The complaint specifically concerns the guidelines preventing communication providers from disclosing that they have not received any requests (NSL or FISA) for a particular process, product, or service used by its customers. Twitter alleges that these guidelines only allow for vague and broad-ranged descriptions of the volume of received NSLs and FISA requests to be disclosed in violation of their constitutional right to inform the public in a more meaningful way.

The Department of Justice has stated that the DAG Letter’s guidelines extend to all “similarly situated companies” in addition to the five named companies. Twitter’s complaint alleges that the Department of Justice has provided no legal authority to extend these guidelines beyond the five named companies involved in the settlement negotiations and that to extend the guidelines would “violate the Administrative Procedure Act because the DAG Letter represents a final agency action not in accordance with law . . . the imposition of the DAG Letter on Twitter is in excess of statutory jurisdiction, authority, or limitations . . . [and] Twitter is not “similarly situated” to the parties addressed in the DAG Letter.”

In January, Twitter company officials met with the Department of Justice and FBI to unsuccessfully obtain confirmation that Twitter is not a similarly situated company to those named in the DAG Letter and thereby obtaining an exemption from the DAG Letter guidelines.

Following the January meetings, Twitter forwarded a draft of its Transparency Report to the FBI for review in April. The FBI “concluded that information contained in the report is classified and cannot be publicly released,” as it violated the pre-approved format for disclosure contained within the DAG Letter.

This has prevented Twitter from publishing even a redacted version of the report because the FBI refused to clarify which parts of the report were ‘classified’ and which were not. It instead only indicated that to publish the report would leave Twitter legally liable to prosecution.

Twitter’s complaint additionally attacks the constitutionality of the nondisclosure provision of 18 U.S.C. § 2709. The statute prevents the recipient of an NSL from publicly disclosing that the FBI has sought or obtained access to information or records.
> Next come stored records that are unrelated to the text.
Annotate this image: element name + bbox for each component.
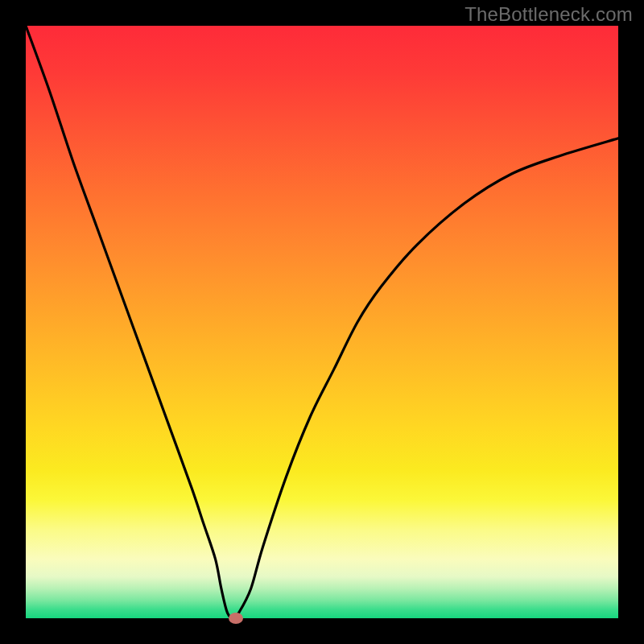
bottleneck-curve-path — [26, 26, 618, 618]
chart-frame: TheBottleneck.com — [0, 0, 644, 644]
minimum-marker — [229, 613, 243, 624]
plot-area — [26, 26, 618, 618]
curve-svg — [26, 26, 618, 618]
watermark-text: TheBottleneck.com — [464, 3, 633, 26]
Twitter claims this is a prior restraint and content-based restriction on First Amendment speech, not sufficiently tailored to only serve a compelling government interest, and that the judicial review procedures do not guarantee prior judicial review or expeditious review.

Twitter most notably seeks a declaratory judgment from the court granting it the ability to publish its Transparency Report and not have to follow the requirements of the DAG Letter, including the prohibitions that prevent reporting that no requests have been received and the requirement to disclose the numbers of NSLs and FISA requests in broad ranges as opposed to specific numbers. In doing so the court would potentially hold the nondisclosure provisions of 18 U.S.C. § 2709 unconstitutional under the First Amendment; or, in lieu of a blanket declaration, at least render § 2709 unconstitutional under the First Amendment as applied to Twitter, and a prohibition on the federal government from prosecuting Twitter for transparency reporting inconsistent with the terms of the DAG Letter.

The defendants have yet to submit a responsive pleading.